The mop-haired Commonwealth and Asian Games champion qualified for Tokyo throwing 87.86 meters last year and posted a personal best of 88.07 in March this year. An injury to his throwing arm and the COVID-19 crisis kept him sidelined for nearly two years but Chopra would be one of India's best medal prospects at the Games after addressing his technical issues.
Chopra said he has missed the "natural feeling" of being in a world-class field, except for one occasion, in the run up to the Games which opens on July 23 -- that one time was the Kuortane Games event in Finland on June 26 where he won a bronze with a performance of 86.79m in a star-studded field comprising, among others, Olympics gold favourite German Johannes Vetter, who won the event with a massive throw of 93.59m.
"I had a new experience in Finland. During the run-up, I felt the real experience of a top-level competition, the kind of natural feeling which gives you the best performance comes after you take part a lot of world class events," Chopra said from his training base at Upsala, Sweden during an online interaction.
"For me, that was the only time," he added.
Talking about the challenges that came with the restrictions that came into force because of the COVID-19 pandemic, Chopra said he has tried to stay positive nonetheless.
"I did not get good international competitions when I wanted and there had to be several changes in training and competition schedule.
"But, I am in positive frame of mind because a lot depends on the performance of the day. I am just hoping to give my best and realise my dream of winning a gold for the country."
Chopra, who has pulled out of the June 13 Diamond League at Gateshead due to visa issues, has taken part in only three international events since June 10.
He won't participate in competitions anymore before travelling to Tokyo on July 26.
"Getting the UK visa (to take part at Gateshead) was difficult for Indians due to COVID-19 situation in India. So, I decided to miss the Diamond League. There is no time for competition now.
"I can have some intensity training for another week. After that I will have light training."
He said he was focusing on improving his technique.
"The performance in Finland was also not my best, there were technical issues, the height of the javelin was an issue. My javelin could not reach the venue that day and I could not use it. I had to use another javelin.
"At the Asian Games and Commonwealth Games, the height of the javelin was an issue though I won gold in both. I am working on reducing the height of the javelin so that it can cover more distance."
Chopra says he has ironed out the kinks in his technique and found the optimal release angle ahead of the upcoming Tokyo Olympic Games.
"Even at the (2018) Asian Games, I thought it was throwing it too high, which compromised my distance," the 23-year-old, who currently training in Sweden, told a news conference arranged by his sponsor JSW Sports.
"Another issue was my throw tended to veer to the left side, at times threatening to go beyond the foul lines.
"Every time the javelin veers, it's a waste of power.

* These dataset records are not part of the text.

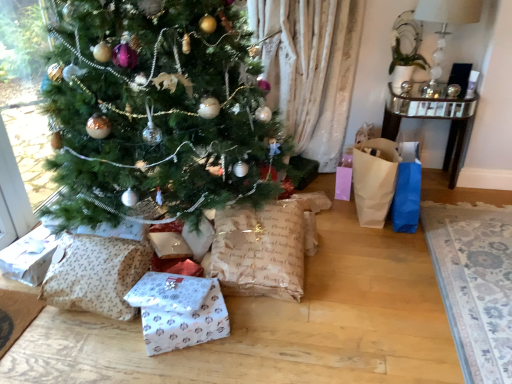 You are a GUI agent. You are given a task and a screenshot of the screen. Output one action in this format:
    pyautogui.click(x=<x>, y=<y>)
    Task: Click on the free point above white paper gift at lower center (from a real-world perspective)
    The width and height of the screenshot is (512, 384).
    Given the screenshot: What is the action you would take?
    pyautogui.click(x=183, y=314)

If the release angle is not right, you are not getting the maximum out of your throw.
"We identified these areas and addressed those issues. I can already see the improvement.
"If I get it right, my distance will further improve in Tokyo."
Chopra was happy with his training in Sweden, where he plans to increase the intensity before tapering two weeks before his event.
The thrower was largely keeping to himself and relaxing by listening to music or meditating.
"I also visualise my throws, I've already imagined how I'd perform in Tokyo," Chopra said.
"I imagine the arena and my throws. By the time I turn up, I'd have performed there several times even if it's only in my mind."